Analysts at Bitfinex observe a change in behavior. “After an accumulation phase in March, ETF flows turned negative, signaling active disengagement rather than passive rotation.” Global liquidity conditions dominate. Rising yields, tighter financial conditions. It complicates investment decisions.
Volatility is also intensifying. According to CoinDesk, Bitcoin has fluctuated within a $10,000 range over the past two weeks. Large orders executed during off-hours amplify movements. It makes traders nervous.
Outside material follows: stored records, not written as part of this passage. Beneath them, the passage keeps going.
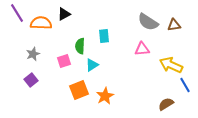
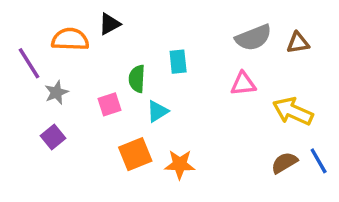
purple line: (17, 13) -> (29, 63), moved
gray semicircle: (148, 22) -> (253, 38), turned -55
blue line: (185, 85) -> (319, 161), moved
orange star: (105, 96) -> (180, 164), turned 30
brown semicircle: (166, 104) -> (284, 163), moved

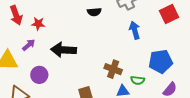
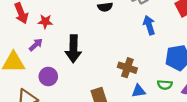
black arrow: (63, 50) -> (73, 49), turned -90
green semicircle: (138, 80) -> (165, 85), moved

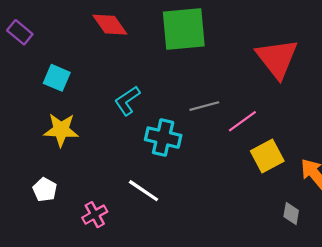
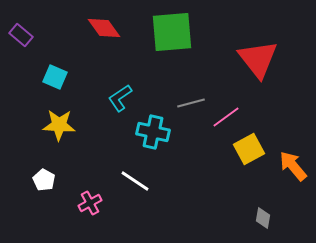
gray diamond: (291, 213) -> (263, 218), moved

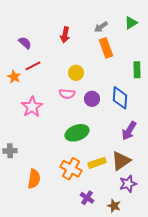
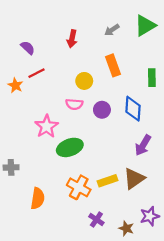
green triangle: (131, 23) -> (145, 25), size x1.5
orange rectangle: (106, 48) -> (113, 65), moved
pink star: (32, 107) -> (47, 126), moved
green ellipse: (77, 133) -> (70, 147), moved
purple star: (128, 184) -> (150, 216), moved

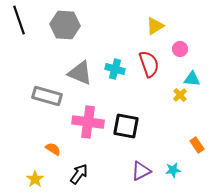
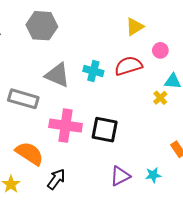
red semicircle: (149, 64) -> (128, 66), turned -88
orange semicircle: (53, 149) -> (30, 153), size x1.8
Glassnode notes a rise in new Bitcoin addresses in March. The highest level since January 2024. Perhaps small investors are returning, even if it doesn’t yet offset the selling pressure from short-term holders.
Whales on the Move
Ki Young Ju of CryptoQuant monitors the big players. “Transfers of large amounts of BTC to exchanges can trigger sudden price drops,” he says. Whales have been particularly active in recent weeks. Their movements create waves in the market.
Paradoxically, blockchain data shows more transactions to cold wallets. A sign that some players intend to hold long-term. It’s generally positive for future stability, even if the impact remains invisible for now. This development aligns with Nakamoto Sells $20 Million in, highlighting broader trends.
The market balances distribution and absorption for now. Short-term holders continue to sell into weakness. Institutions buy during dips. Bitcoin currently trades below $67,000, caught between these two opposing forces.
Frequently Asked Questions
How many Bitcoins were recently sold on exchanges?
About 22,000 BTC were transferred to trading platforms in a single session, indicating selling pressure from recent holders.
What is the current institutional demand for Bitcoin?
U.S. Bitcoin ETFs recorded $1.2 billion in net inflows in March and accumulated a total of 63,000 BTC last month. Industry observers have noted parallels with Bitcoin Whales Grab 67K Coins as in recent weeks.